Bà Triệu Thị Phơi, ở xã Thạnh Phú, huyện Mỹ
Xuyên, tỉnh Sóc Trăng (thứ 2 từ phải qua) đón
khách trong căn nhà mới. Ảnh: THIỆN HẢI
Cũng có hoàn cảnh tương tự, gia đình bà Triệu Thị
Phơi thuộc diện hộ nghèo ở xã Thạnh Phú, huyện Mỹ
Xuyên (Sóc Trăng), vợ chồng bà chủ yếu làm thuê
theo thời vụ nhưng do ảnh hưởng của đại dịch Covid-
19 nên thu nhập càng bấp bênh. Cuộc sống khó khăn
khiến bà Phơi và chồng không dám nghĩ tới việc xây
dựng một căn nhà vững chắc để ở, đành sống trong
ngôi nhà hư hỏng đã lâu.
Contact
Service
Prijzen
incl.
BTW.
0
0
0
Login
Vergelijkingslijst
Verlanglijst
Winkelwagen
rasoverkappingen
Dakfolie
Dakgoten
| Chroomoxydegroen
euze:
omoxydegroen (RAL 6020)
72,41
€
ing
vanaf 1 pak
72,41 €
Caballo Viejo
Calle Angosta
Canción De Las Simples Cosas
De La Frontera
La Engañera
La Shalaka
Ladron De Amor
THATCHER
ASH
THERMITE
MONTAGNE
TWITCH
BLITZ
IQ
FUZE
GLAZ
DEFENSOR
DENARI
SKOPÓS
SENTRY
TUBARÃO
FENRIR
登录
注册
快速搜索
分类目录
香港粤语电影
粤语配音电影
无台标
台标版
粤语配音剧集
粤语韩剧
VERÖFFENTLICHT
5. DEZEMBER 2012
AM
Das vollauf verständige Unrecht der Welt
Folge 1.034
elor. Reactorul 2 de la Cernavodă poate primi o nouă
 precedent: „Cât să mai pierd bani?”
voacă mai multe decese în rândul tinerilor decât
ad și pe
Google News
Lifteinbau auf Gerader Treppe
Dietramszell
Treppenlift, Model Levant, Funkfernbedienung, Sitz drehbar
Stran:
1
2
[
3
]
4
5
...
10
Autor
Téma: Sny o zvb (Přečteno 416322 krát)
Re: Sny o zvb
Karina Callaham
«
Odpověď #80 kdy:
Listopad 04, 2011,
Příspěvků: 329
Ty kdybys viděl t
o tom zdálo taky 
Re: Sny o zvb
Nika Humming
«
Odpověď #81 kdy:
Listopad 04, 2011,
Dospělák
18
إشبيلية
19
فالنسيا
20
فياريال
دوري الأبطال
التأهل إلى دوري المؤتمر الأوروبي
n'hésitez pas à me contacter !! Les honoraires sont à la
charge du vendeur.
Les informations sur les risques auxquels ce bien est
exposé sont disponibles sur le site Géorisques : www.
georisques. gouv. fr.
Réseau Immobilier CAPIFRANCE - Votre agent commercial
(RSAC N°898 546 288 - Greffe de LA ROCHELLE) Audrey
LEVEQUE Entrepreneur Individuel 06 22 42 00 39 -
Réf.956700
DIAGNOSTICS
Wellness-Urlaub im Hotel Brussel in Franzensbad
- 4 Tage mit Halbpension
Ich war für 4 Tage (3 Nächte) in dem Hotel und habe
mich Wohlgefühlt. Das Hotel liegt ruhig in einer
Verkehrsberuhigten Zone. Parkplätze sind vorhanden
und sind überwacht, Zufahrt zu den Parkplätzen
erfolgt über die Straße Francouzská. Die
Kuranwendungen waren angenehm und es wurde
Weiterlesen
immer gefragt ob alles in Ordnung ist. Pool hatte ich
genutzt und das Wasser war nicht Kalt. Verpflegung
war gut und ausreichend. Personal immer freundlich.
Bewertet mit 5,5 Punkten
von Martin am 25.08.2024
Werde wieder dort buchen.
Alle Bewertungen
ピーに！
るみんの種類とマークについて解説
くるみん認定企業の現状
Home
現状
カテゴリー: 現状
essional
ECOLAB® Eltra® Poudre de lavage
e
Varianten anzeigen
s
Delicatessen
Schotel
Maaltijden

---

### WHAT YOU ARE ASKED TO DO
Reproduce the listing exactly, leaving nothing out.

### RESPONSE TO THIS TASK
Bà Triệu Thị Phơi, ở xã Thạnh Phú, huyện Mỹ
Xuyên, tỉnh Sóc Trăng (thứ 2 từ phải qua) đón
khách trong căn nhà mới. Ảnh: THIỆN HẢI
Cũng có hoàn cảnh tương tự, gia đình bà Triệu Thị
Phơi thuộc diện hộ nghèo ở xã Thạnh Phú, huyện Mỹ
Xuyên (Sóc Trăng), vợ chồng bà chủ yếu làm thuê
theo thời vụ nhưng do ảnh hưởng của đại dịch Covid-
19 nên thu nhập càng bấp bênh. Cuộc sống khó khăn
khiến bà Phơi và chồng không dám nghĩ tới việc xây
dựng một căn nhà vững chắc để ở, đành sống trong
ngôi nhà hư hỏng đã lâu.
Contact
Service
Prijzen
incl.
BTW.
0
0
0
Login
Vergelijkingslijst
Verlanglijst
Winkelwagen
rasoverkappingen
Dakfolie
Dakgoten
| Chroomoxydegroen
euze:
omoxydegroen (RAL 6020)
72,41
€
ing
vanaf 1 pak
72,41 €
Caballo Viejo
Calle Angosta
Canción De Las Simples Cosas
De La Frontera
La Engañera
La Shalaka
Ladron De Amor
THATCHER
ASH
THERMITE
MONTAGNE
TWITCH
BLITZ
IQ
FUZE
GLAZ
DEFENSOR
DENARI
SKOPÓS
SENTRY
TUBARÃO
FENRIR
登录
注册
快速搜索
分类目录
香港粤语电影
粤语配音电影
无台标
台标版
粤语配音剧集
粤语韩剧
VERÖFFENTLICHT
5. DEZEMBER 2012
AM
Das vollauf verständige Unrecht der Welt
Folge 1.034
elor. Reactorul 2 de la Cernavodă poate primi o nouă
 precedent: „Cât să mai pierd bani?”
voacă mai multe decese în rândul tinerilor decât
ad și pe
Google News
Lifteinbau auf Gerader Treppe
Dietramszell
Treppenlift, Model Levant, Funkfernbedienung, Sitz drehbar
Stran:
1
2
[
3
]
4
5
...
10
Autor
Téma: Sny o zvb (Přečteno 416322 krát)
Re: Sny o zvb
Karina Callaham
«
Odpověď #80 kdy:
Listopad 04, 2011,
Příspěvků: 329
Ty kdybys viděl t
o tom zdálo taky 
Re: Sny o zvb
Nika Humming
«
Odpověď #81 kdy:
Listopad 04, 2011,
Dospělák
18
إشبيلية
19
فالنسيا
20
فياريال
دوري الأبطال
التأهل إلى دوري المؤتمر الأوروبي
n'hésitez pas à me contacter !! Les honoraires sont à la
charge du vendeur.
Les informations sur les risques auxquels ce bien est
exposé sont disponibles sur le site Géorisques : www.
georisques. gouv. fr.
Réseau Immobilier CAPIFRANCE - Votre agent commercial
(RSAC N°898 546 288 - Greffe de LA ROCHELLE) Audrey
LEVEQUE Entrepreneur Individuel 06 22 42 00 39 -
Réf.956700
DIAGNOSTICS
Wellness-Urlaub im Hotel Brussel in Franzensbad
- 4 Tage mit Halbpension
Ich war für 4 Tage (3 Nächte) in dem Hotel und habe
mich Wohlgefühlt. Das Hotel liegt ruhig in einer
Verkehrsberuhigten Zone. Parkplätze sind vorhanden
und sind überwacht, Zufahrt zu den Parkplätzen
erfolgt über die Straße Francouzská. Die
Kuranwendungen waren angenehm und es wurde
Weiterlesen
immer gefragt ob alles in Ordnung ist. Pool hatte ich
genutzt und das Wasser war nicht Kalt. Verpflegung
war gut und ausreichend. Personal immer freundlich.
Bewertet mit 5,5 Punkten
von Martin am 25.08.2024
Werde wieder dort buchen.
Alle Bewertungen
ピーに！
るみんの種類とマークについて解説
くるみん認定企業の現状
Home
現状
カテゴリー: 現状
essional
ECOLAB® Eltra® Poudre de lavage
e
Varianten anzeigen
s
Delicatessen
Schotel
Maaltijden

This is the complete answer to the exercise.